D’une main, Keina ramena à elle les pans de sa robe et se faufila entre les combattants. Aux prises avec Olga, Eoin et deux autres Silfes, Nephir ne s’occupait plus d’elle. Elle en profita pour s’enfuir vers la porte.

Cet endroit l’oppressait. Une fois à l’air libre, elle retrouverait ses esprits et pourrait réfléchir à la situation. Elle devait d’abord trouver quelqu’un pour l’aider à récupérer sa magie emprisonnée dans la bulle de Nephir, puis elle partirait à la recherche de Mary et…

Son visage percuta une épaule.

— Keina.

Avant qu’elle ne parvienne à s’esquiver, deux bras l’attirèrent contre une chemise au parfum familier. Tabac, thé noir, anis… Prise au dépourvu, elle leva le menton.

— Keina, comment vas-tu ?

Cette étreinte chaude possédait un je-ne-sais-quoi qui l’apaisa aussitôt. Comme la promesse d’un lendemain meilleur. La jeune Anglaise poussa un soupir à peine audible.

— Est-ce que tout ceci est réel ? murmura-t-elle comme pour elle-même.

Elle ferma les yeux pour s’abandonner contre le torse du silfe. Les rouvrit brusquement.

— Mary ! Je dois la sauver. Nephir m’a volé ma magie, elle est emprisonnée dans une bulle, tu dois m’aider à…

Une balle siffla près de son oreille. Luni cracha un juron et lâcha sa protégée. Une tache carmin s’étalait sur la manche de sa chemise. Keina voulut l’examiner. On la happa brutalement vers l’arrière.

— Toi, tu ne t’en tireras pas de cette façon, ricana Georgianna contre sa tempe.

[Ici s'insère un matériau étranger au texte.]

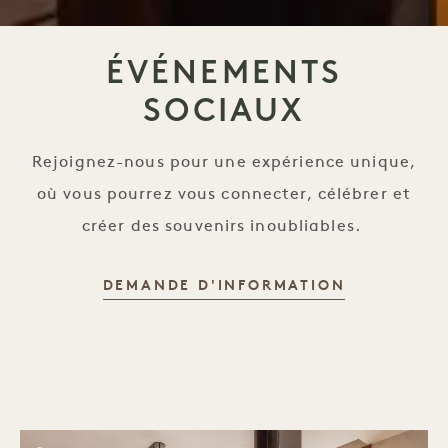
ÉVÉNEMENTS
SOCIAUX
Rejoignez-nous pour une expérience unique,
où vous pourrez vous connecter, célébrer et
créer des souvenirs inoubliables.
DEMANDE D'INFORMATION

Keina fit volte-face. Elle ne laisserait pas cette vieille chouette gâcher à nouveau son existence ! Elle gifla le visage de la dame rouge et laboura sa joue creuse jusqu’à sentir le sang s’insinuer sous ses ongles. Georgianna pressa son épaule meurtrie, la forçant à se recroqueviller. Le bras de Pierre s’interposa.

— Ah, ça suffit ! Cette demoiselle a assez souffert, déclara-t-il avec sérieux tandis que Keina se dégageait des griffes de la créature.

Elle arracha le tissu de sa robe pour libérer sa démarche et lança un regard vers Luni. Sans se soucier de sa blessure, il se battait contre une carcasse osseuse coiffée d’un haut-de-forme crevé. Keina reprit sa course, croisant au passage gens armés qui affluaient en renfort et domestiques affolés qui s’enfuyaient à leur vue.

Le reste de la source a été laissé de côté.